'Women on motorcycles will be supported in Sindh'

Women on Wheels project distributes driving licenses to those registered with the programme

Photos: express

KARACHI:
Women riding motorcycles is no longer inappropriate in Punjab, and it will be supported in Sindh too, maintained Salman Sufi, the chairperson of Salman Sufi Foundation.
He was speaking at a graduation ceremony for the Women on Wheels project organised by the foundation in association with the Sindh government at the Arts Council Karachi, where driving licenses and helmets were distributed to women.
"Women on Wheels is not a project - it is a message.
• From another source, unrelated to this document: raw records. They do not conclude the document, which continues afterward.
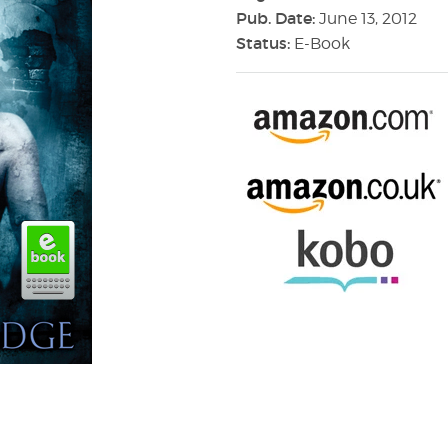
Pub. Date:
June 13, 2012
Status:
E-Book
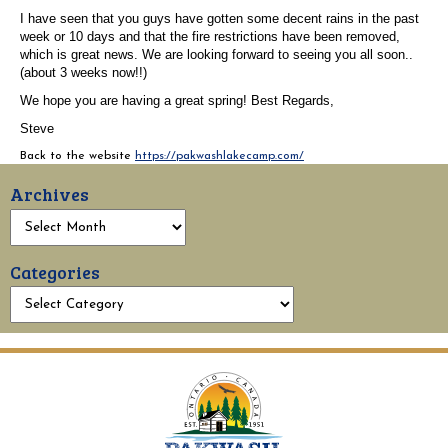
I have seen that you guys have gotten some decent rains in the past
week or 10 days and that the fire restrictions have been removed,
which is great news. We are looking forward to seeing you all soon..
(about 3 weeks now!!)
We hope you are having a great spring!
Best Regards,
Steve
Back to the website
https://pakwashlakecamp.com/
Archives
Categories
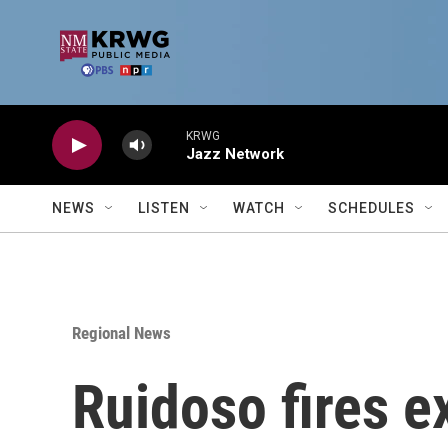
Skip to main content
KRWG
Jazz Network
NEWS
LISTEN
WATCH
SCHEDULES
Regional News
Ruidoso fires e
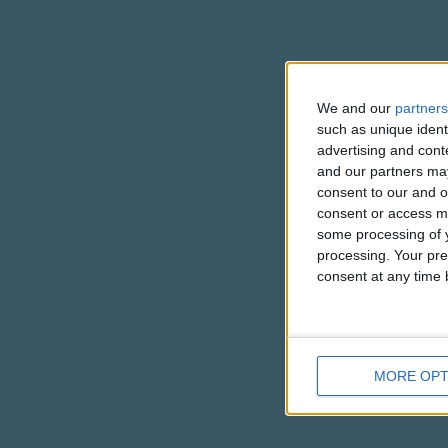
We and our
partners
such as unique ident
advertising and con
and our partners may
consent to our and o
consent or access m
some processing of y
processing. Your pre
consent at any time b
MORE OPT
We don't have to confine 49 per cent of our population to our homes," asserted Sufi in his address. "Women will come into leadership and the old-fashioned approach that a woman's role is to sit in the backseat will be transformed." He added that nothing could stop women from progressing if they enter more fields and professions.

He informed the audience that the programme had been granted permission to teach women how to ride motorcycles in other provinces too, adding that acquiring these licenses would change women's lives.
Pakistan Peoples Party's women wing president and MPA Faryal Talpur, speaking at the ceremony, said that we have to make women independent because no country could progress without empowering its women.
"It was the dream of [former prime minister] Shaheed Benazir Bhutto to enable women to become independent," she pointed out, adding that 50 women were earning an independent income by driving commercial truck in Thar under a project initiated by the Sindh government.
The ceremony was also attended by the Sindh chief minister's adviser on law, environment and coastal development Murtaza Wahab, Sindh Women Development Minister Shehla Raza, Karachi Arts Council president Ahmed Shah and others.